Keep every line of the data below that has the string "Statistieken" and present those lines.

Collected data
◆ ◆ ◆ ◆

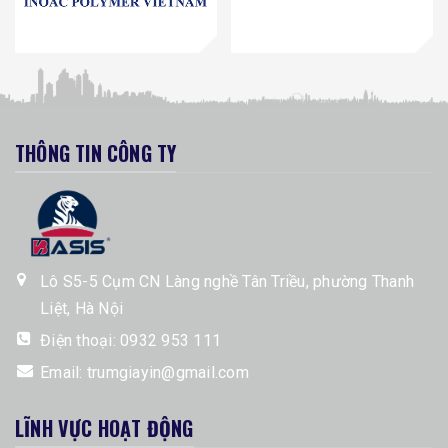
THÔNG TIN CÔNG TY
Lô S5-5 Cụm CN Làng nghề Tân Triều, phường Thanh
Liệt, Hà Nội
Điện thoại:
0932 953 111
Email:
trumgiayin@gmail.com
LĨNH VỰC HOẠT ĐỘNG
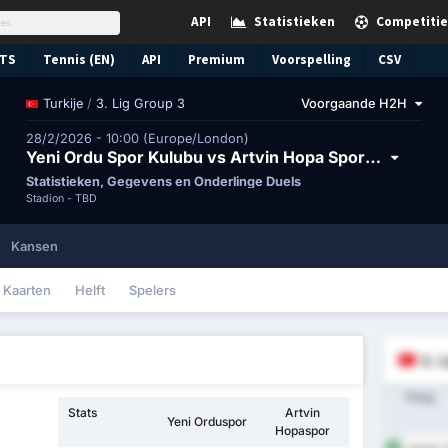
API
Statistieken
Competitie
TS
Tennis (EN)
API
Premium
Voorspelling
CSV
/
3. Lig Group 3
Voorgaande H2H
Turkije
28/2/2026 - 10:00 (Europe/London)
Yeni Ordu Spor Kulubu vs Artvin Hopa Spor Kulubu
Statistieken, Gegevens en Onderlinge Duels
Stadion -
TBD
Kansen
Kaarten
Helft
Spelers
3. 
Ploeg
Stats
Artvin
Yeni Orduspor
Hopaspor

◆ ◆ ◆ ◆

■ **Solution for this task**:
Statistieken
Statistieken, Gegevens en Onderlinge Duels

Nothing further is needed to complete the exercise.